WHAT THE TASK ASKS
An exact copy of the data below is needed; please leave out any pictures.

STORED DATA
┌──
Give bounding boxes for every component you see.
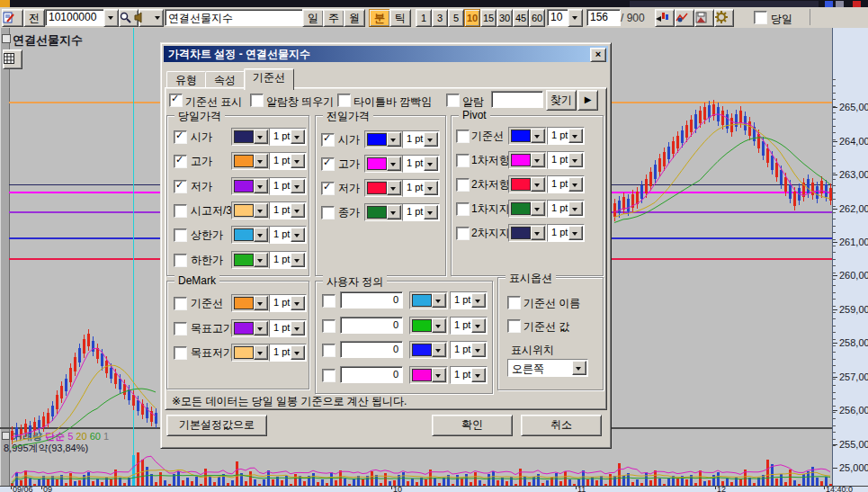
today-4-width-select-arrow[interactable]	[291, 203, 305, 218]
today-3-checkbox[interactable]	[174, 180, 187, 193]
pivot-2-color-select[interactable]	[508, 151, 547, 169]
today-3-width-select-arrow[interactable]	[291, 179, 305, 193]
custom-3-value-input[interactable]: 0	[340, 341, 403, 358]
period-day-button[interactable]: 일	[302, 9, 324, 27]
today-5-color-select-arrow[interactable]	[254, 228, 268, 242]
demark-2-color-select-arrow[interactable]	[254, 321, 268, 335]
today-1-color-select-arrow[interactable]	[254, 130, 268, 144]
today-3-color-select[interactable]	[231, 177, 270, 195]
window-close-icon[interactable]	[853, 1, 861, 7]
today-2-color-select[interactable]	[231, 152, 270, 170]
alarm-value-input[interactable]	[491, 91, 543, 108]
demark-1-checkbox[interactable]	[174, 297, 187, 310]
dialog-close-button[interactable]: ×	[590, 48, 606, 62]
pivot-4-width-select-arrow[interactable]	[568, 201, 583, 216]
demark-1-width-select-arrow[interactable]	[291, 296, 305, 310]
demark-3-color-select-arrow[interactable]	[254, 345, 268, 360]
dropdown-button[interactable]	[572, 361, 586, 375]
ok-button[interactable]: 확인	[432, 415, 513, 436]
prev-2-checkbox[interactable]	[321, 157, 335, 171]
stock-code-input[interactable]: 10100000	[45, 9, 110, 26]
bar-count-input[interactable]: 156	[586, 9, 621, 26]
interval-button-15[interactable]: 15	[480, 9, 497, 27]
pivot-5-width-select[interactable]: 1 pt	[547, 224, 585, 242]
period-tick-button[interactable]: 틱	[389, 9, 411, 27]
baseline-name-checkbox[interactable]	[507, 296, 521, 309]
period-month-button[interactable]: 월	[344, 9, 365, 27]
today-5-width-select[interactable]: 1 pt	[269, 226, 307, 244]
prev-2-width-select-arrow[interactable]	[424, 157, 438, 171]
interval-button-5[interactable]: 5	[448, 9, 464, 27]
prev-4-color-select-arrow[interactable]	[387, 205, 401, 219]
custom-1-width-select[interactable]: 1 pt	[450, 291, 488, 309]
demark-2-checkbox[interactable]	[174, 322, 187, 335]
prev-4-width-select-arrow[interactable]	[424, 205, 438, 219]
pivot-3-color-select-arrow[interactable]	[531, 177, 545, 192]
sound-alert-button[interactable]	[139, 9, 164, 27]
prev-2-color-select-arrow[interactable]	[387, 157, 401, 171]
custom-4-color-select-arrow[interactable]	[432, 368, 446, 382]
today-3-color-select-arrow[interactable]	[254, 179, 268, 193]
save-chart-button[interactable]	[694, 9, 714, 27]
custom-2-color-select[interactable]	[409, 317, 448, 335]
demark-2-width-select-arrow[interactable]	[291, 321, 305, 335]
tab-properties[interactable]: 속성	[205, 71, 245, 89]
memo-button[interactable]	[2, 9, 23, 27]
pivot-5-checkbox[interactable]	[456, 227, 470, 240]
chart-title-box-icon[interactable]	[2, 34, 11, 43]
custom-1-value-input[interactable]: 0	[340, 291, 403, 309]
titlebar-blink-checkbox[interactable]	[337, 94, 351, 107]
baseline-value-checkbox[interactable]	[507, 319, 521, 333]
custom-2-checkbox[interactable]	[322, 319, 336, 333]
interval-button-30[interactable]: 30	[497, 9, 513, 27]
volume-title-box-icon[interactable]	[2, 432, 10, 440]
today-2-checkbox[interactable]	[174, 155, 187, 168]
pivot-5-color-select[interactable]	[508, 224, 547, 242]
stock-name-input[interactable]: 연결선물지수	[165, 9, 303, 26]
today-only-checkbox[interactable]	[754, 11, 767, 24]
pivot-1-width-select[interactable]: 1 pt	[547, 127, 585, 145]
demark-1-color-select-arrow[interactable]	[254, 296, 268, 310]
tab-baseline[interactable]: 기준선	[244, 68, 294, 90]
today-1-checkbox[interactable]	[174, 130, 187, 144]
prev-4-width-select[interactable]: 1 pt	[402, 203, 440, 221]
custom-4-checkbox[interactable]	[322, 369, 336, 382]
interval-button-60[interactable]: 60	[529, 9, 545, 27]
pivot-1-color-select-arrow[interactable]	[531, 129, 545, 143]
pivot-4-color-select[interactable]	[508, 200, 547, 218]
today-5-color-select[interactable]	[231, 226, 270, 244]
prev-3-width-select[interactable]: 1 pt	[402, 179, 440, 197]
prev-3-checkbox[interactable]	[321, 182, 335, 195]
alarm-popup-checkbox[interactable]	[250, 94, 264, 107]
window-button-icon[interactable]	[825, 1, 833, 7]
demark-3-checkbox[interactable]	[174, 346, 187, 360]
period-week-button[interactable]: 주	[323, 9, 345, 27]
prev-3-color-select[interactable]	[364, 179, 403, 197]
stock-code-dropdown[interactable]	[103, 9, 119, 27]
demark-2-color-select[interactable]	[231, 319, 270, 337]
custom-3-checkbox[interactable]	[322, 344, 336, 357]
pivot-4-width-select[interactable]: 1 pt	[547, 200, 585, 218]
find-button[interactable]: 찾기	[546, 90, 577, 111]
interval-button-3[interactable]: 3	[432, 9, 448, 27]
pivot-3-width-select[interactable]: 1 pt	[547, 175, 585, 193]
today-6-width-select-arrow[interactable]	[291, 253, 305, 267]
dialog-titlebar[interactable]: 가격차트 설정 - 연결선물지수	[164, 46, 608, 62]
pivot-5-width-select-arrow[interactable]	[568, 226, 583, 240]
interval-button-10[interactable]: 10	[464, 9, 480, 27]
custom-4-color-select[interactable]	[409, 366, 448, 384]
demark-3-color-select[interactable]	[231, 344, 270, 362]
today-6-color-select[interactable]	[231, 251, 270, 269]
today-1-width-select[interactable]: 1 pt	[269, 128, 307, 146]
prev-3-color-select-arrow[interactable]	[387, 181, 401, 195]
jeon-button[interactable]: 전	[23, 9, 45, 27]
custom-2-color-select-arrow[interactable]	[432, 318, 446, 333]
settings-button[interactable]	[714, 9, 734, 27]
show-baseline-checkbox[interactable]	[169, 94, 183, 107]
pivot-1-checkbox[interactable]	[456, 130, 470, 143]
today-5-checkbox[interactable]	[174, 228, 187, 242]
line-chart-button[interactable]	[675, 9, 694, 27]
pivot-3-color-select[interactable]	[508, 175, 547, 193]
custom-1-width-select-arrow[interactable]	[471, 293, 486, 308]
grid-toggle-button[interactable]	[3, 49, 22, 69]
└──
TASK OUTPUT
Give bounding boxes for every component you see.
today-4-width-select-arrow[interactable]	[291, 203, 305, 218]
today-3-checkbox[interactable]	[174, 180, 187, 193]
pivot-2-color-select[interactable]	[508, 151, 547, 169]
today-3-width-select-arrow[interactable]	[291, 179, 305, 193]
custom-3-value-input[interactable]: 0	[340, 341, 403, 358]
period-day-button[interactable]: 일	[302, 9, 324, 27]
today-5-color-select-arrow[interactable]	[254, 228, 268, 242]
demark-2-color-select-arrow[interactable]	[254, 321, 268, 335]
today-1-color-select-arrow[interactable]	[254, 130, 268, 144]
today-3-color-select[interactable]	[231, 177, 270, 195]
window-close-icon[interactable]	[853, 1, 861, 7]
today-2-color-select[interactable]	[231, 152, 270, 170]
alarm-value-input[interactable]	[491, 91, 543, 108]
demark-1-checkbox[interactable]	[174, 297, 187, 310]
dialog-close-button[interactable]: ×	[590, 48, 606, 62]
pivot-4-width-select-arrow[interactable]	[568, 201, 583, 216]
demark-1-width-select-arrow[interactable]	[291, 296, 305, 310]
demark-3-color-select-arrow[interactable]	[254, 345, 268, 360]
dropdown-button[interactable]	[572, 361, 586, 375]
ok-button[interactable]: 확인	[432, 415, 513, 436]
prev-2-checkbox[interactable]	[321, 157, 335, 171]
stock-code-input[interactable]: 10100000	[45, 9, 110, 26]
bar-count-input[interactable]: 156	[586, 9, 621, 26]
interval-button-15[interactable]: 15	[480, 9, 497, 27]
pivot-5-width-select[interactable]: 1 pt	[547, 224, 585, 242]
period-tick-button[interactable]: 틱	[389, 9, 411, 27]
baseline-name-checkbox[interactable]	[507, 296, 521, 309]
period-month-button[interactable]: 월	[344, 9, 365, 27]
today-5-width-select[interactable]: 1 pt	[269, 226, 307, 244]
prev-2-width-select-arrow[interactable]	[424, 157, 438, 171]
interval-button-5[interactable]: 5	[448, 9, 464, 27]
prev-4-color-select-arrow[interactable]	[387, 205, 401, 219]
custom-1-width-select[interactable]: 1 pt	[450, 291, 488, 309]
demark-2-checkbox[interactable]	[174, 322, 187, 335]
prev-4-width-select-arrow[interactable]	[424, 205, 438, 219]
pivot-3-color-select-arrow[interactable]	[531, 177, 545, 192]
sound-alert-button[interactable]	[139, 9, 164, 27]
prev-2-color-select-arrow[interactable]	[387, 157, 401, 171]
custom-4-color-select-arrow[interactable]	[432, 368, 446, 382]
today-3-color-select-arrow[interactable]	[254, 179, 268, 193]
save-chart-button[interactable]	[694, 9, 714, 27]
custom-2-color-select[interactable]	[409, 317, 448, 335]
demark-2-width-select-arrow[interactable]	[291, 321, 305, 335]
tab-properties[interactable]: 속성	[205, 71, 245, 89]
memo-button[interactable]	[2, 9, 23, 27]
pivot-5-checkbox[interactable]	[456, 227, 470, 240]
chart-title-box-icon[interactable]	[2, 34, 11, 43]
custom-1-value-input[interactable]: 0	[340, 291, 403, 309]
titlebar-blink-checkbox[interactable]	[337, 94, 351, 107]
baseline-value-checkbox[interactable]	[507, 319, 521, 333]
custom-2-checkbox[interactable]	[322, 319, 336, 333]
interval-button-30[interactable]: 30	[497, 9, 513, 27]
volume-title-box-icon[interactable]	[2, 432, 10, 440]
today-2-checkbox[interactable]	[174, 155, 187, 168]
pivot-5-color-select[interactable]	[508, 224, 547, 242]
stock-name-input[interactable]: 연결선물지수	[165, 9, 303, 26]
today-only-checkbox[interactable]	[754, 11, 767, 24]
pivot-1-width-select[interactable]: 1 pt	[547, 127, 585, 145]
demark-1-color-select-arrow[interactable]	[254, 296, 268, 310]
tab-baseline[interactable]: 기준선	[244, 68, 294, 90]
today-1-checkbox[interactable]	[174, 130, 187, 144]
prev-4-width-select[interactable]: 1 pt	[402, 203, 440, 221]
custom-4-checkbox[interactable]	[322, 369, 336, 382]
interval-button-60[interactable]: 60	[529, 9, 545, 27]
pivot-1-color-select-arrow[interactable]	[531, 129, 545, 143]
pivot-4-color-select[interactable]	[508, 200, 547, 218]
today-5-color-select[interactable]	[231, 226, 270, 244]
prev-3-width-select[interactable]: 1 pt	[402, 179, 440, 197]
prev-3-checkbox[interactable]	[321, 182, 335, 195]
alarm-popup-checkbox[interactable]	[250, 94, 264, 107]
window-button-icon[interactable]	[825, 1, 833, 7]
demark-3-checkbox[interactable]	[174, 346, 187, 360]
period-week-button[interactable]: 주	[323, 9, 345, 27]
prev-3-color-select[interactable]	[364, 179, 403, 197]
stock-code-dropdown[interactable]	[103, 9, 119, 27]
demark-2-color-select[interactable]	[231, 319, 270, 337]
custom-3-checkbox[interactable]	[322, 344, 336, 357]
pivot-4-width-select[interactable]: 1 pt	[547, 200, 585, 218]
find-button[interactable]: 찾기	[546, 90, 577, 111]
interval-button-3[interactable]: 3	[432, 9, 448, 27]
pivot-3-width-select[interactable]: 1 pt	[547, 175, 585, 193]
today-6-width-select-arrow[interactable]	[291, 253, 305, 267]
dialog-titlebar[interactable]: 가격차트 설정 - 연결선물지수	[164, 46, 608, 62]
pivot-5-width-select-arrow[interactable]	[568, 226, 583, 240]
interval-button-10[interactable]: 10	[464, 9, 480, 27]
custom-4-color-select[interactable]	[409, 366, 448, 384]
demark-3-color-select[interactable]	[231, 344, 270, 362]
today-6-color-select[interactable]	[231, 251, 270, 269]
today-1-width-select[interactable]: 1 pt	[269, 128, 307, 146]
prev-3-color-select-arrow[interactable]	[387, 181, 401, 195]
jeon-button[interactable]: 전	[23, 9, 45, 27]
custom-2-color-select-arrow[interactable]	[432, 318, 446, 333]
settings-button[interactable]	[714, 9, 734, 27]
show-baseline-checkbox[interactable]	[169, 94, 183, 107]
pivot-1-checkbox[interactable]	[456, 130, 470, 143]
today-5-checkbox[interactable]	[174, 228, 187, 242]
line-chart-button[interactable]	[675, 9, 694, 27]
pivot-3-color-select[interactable]	[508, 175, 547, 193]
custom-1-width-select-arrow[interactable]	[471, 293, 486, 308]
grid-toggle-button[interactable]	[3, 49, 22, 69]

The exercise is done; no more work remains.